For those who have an adjustable Lab type power supply, You can stack them in series for higher voltage, or parallel them for higher current. You can also use It as an electronic load. First set the controls to 0V, 0A. Connect your battery positive to negative, and negative to positive. Adjust your current load accordingly. For low current applications It works well. Just make sure you do not exceed the current, voltage, wattage rating of the power supply.

Thank you all for your input.
My constant resistor load was build of 220R resistors. Heat is negligible. I tried 22R but these were to hot for me. I’ve got plenty of 220R so it doesn’t matter to use a dozen or more. That said, I could combine these behind a single NPN, see attached, to increase the dynamically added load.

@allanhurst I have: Schottky SMD diodes, 2N3906, 2N2222, 1N4007, NTR2101P (p-Mosfet), LDR, LED.
No other NPN, mosfet or the like.

I found a schematic that looks related to what you described. I simulated this circuit but the current drops with decreasing voltage. Where is the “adjustable” part in this circuit?

Thanks & Best


I found a schematic that looks related to what you described. I simulated this circuit but the current drops with decreasing voltage. Where is the "adjustable" part in this circuit?

This is a double transistor circuit (better). I described a single transistor circuit.
The top transistor of the current sink circuit conducts the load current, and can be bigger (or a mosfet).
The bottom transistor cuts base current (or gate voltage) when voltage across the current sense resistor reaches/stabilises at ~0.65volt. So a fixed current sink. R=0.65/I or 0.65/0.2A = ~3.3ohm for 200mA
The circuit can be switched on/off if base resistor(R) power comes from an Arduino pin.
Several if these circuits could be used in parallel to select different load currents.
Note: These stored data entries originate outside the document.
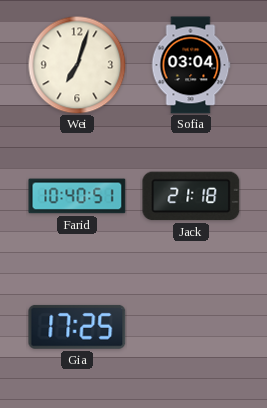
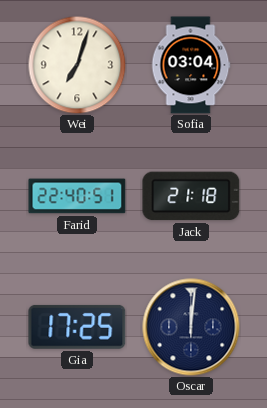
Farid: 10:40 -> 22:40
Oscar: none -> 12:01
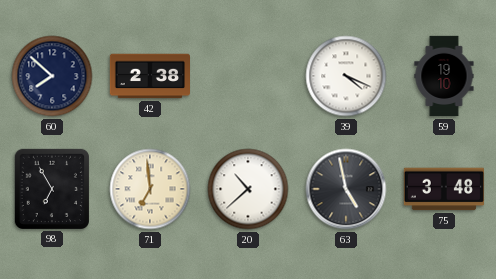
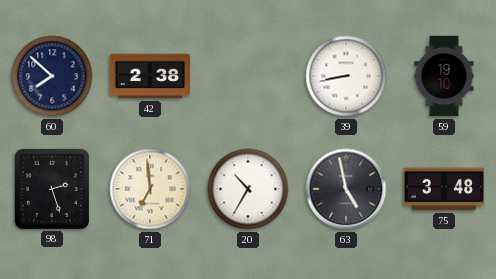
39: 4:19 -> 8:43
98: 6:55 -> 2:27
20: 10:38 -> 10:35
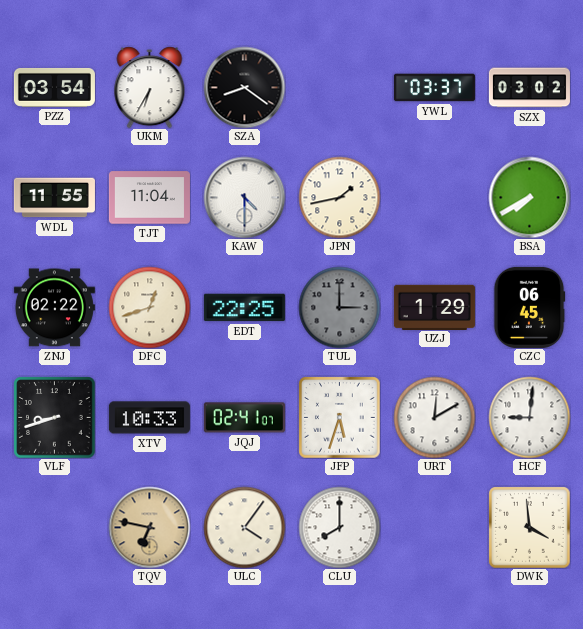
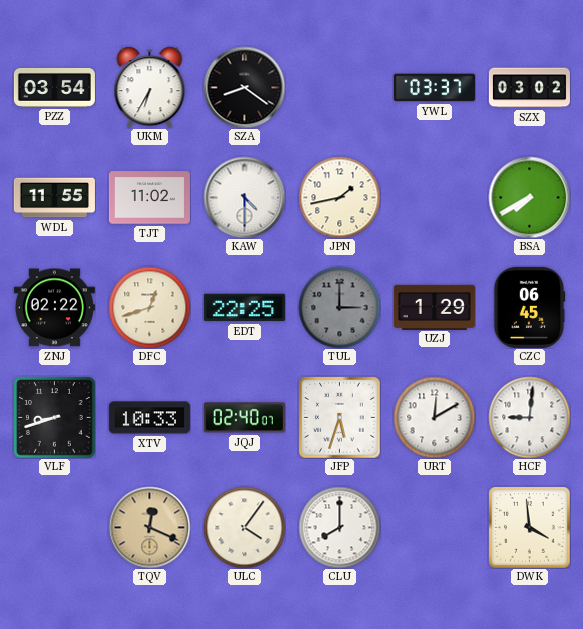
TJT: 11:04 -> 11:02
JQJ: 02:41 -> 02:40
TQV: 6:47 -> 12:19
Filtered PWM from Arduino pin can be used as "constant voltage" that can be adjusted according to current required.

If you don't need constant current you may unfiltered PWM. On this (from Wiki)

Connect R1 to PWM pin instead of Vs and battery (connected to GND) instead of load.

@Wawa Thanks for the explanation.
I found my mistake when simulating the circuit. I chose the wrong value for the base resistor.
Here my simulation.

The current sink is 204.5mA @ 4.2V and 178.9mA @ 2V. Nice and simple solution. :slight_smile:
Btw I saw no relevant difference using one, two or no diode. Any reason to add one?

@Smajdalf Thanks for your idea. ATM i prefer a solution without µC.


Btw I saw no relevant difference using one, two or no diode. Any reason to add one?

The whole idea is to create a constant voltage across the current sense resistor.
Constant voltage across a resistor is a constant current through it.

That double transistor circuit uses the BE diode drop of the lower transistor.

The single transistor circuit “lifts” the base with two diode drops.
Needed, because the BE diode of the transistor lowers it with one diode drop.
One diode drop across the resistor again.

Thank you again for the explanation. But I don’t get it. :frowning:
I’m still confused why I see no difference in current sink and/or voltage drop.
Maybe I’ve the wrong kind of diode used in the simulation?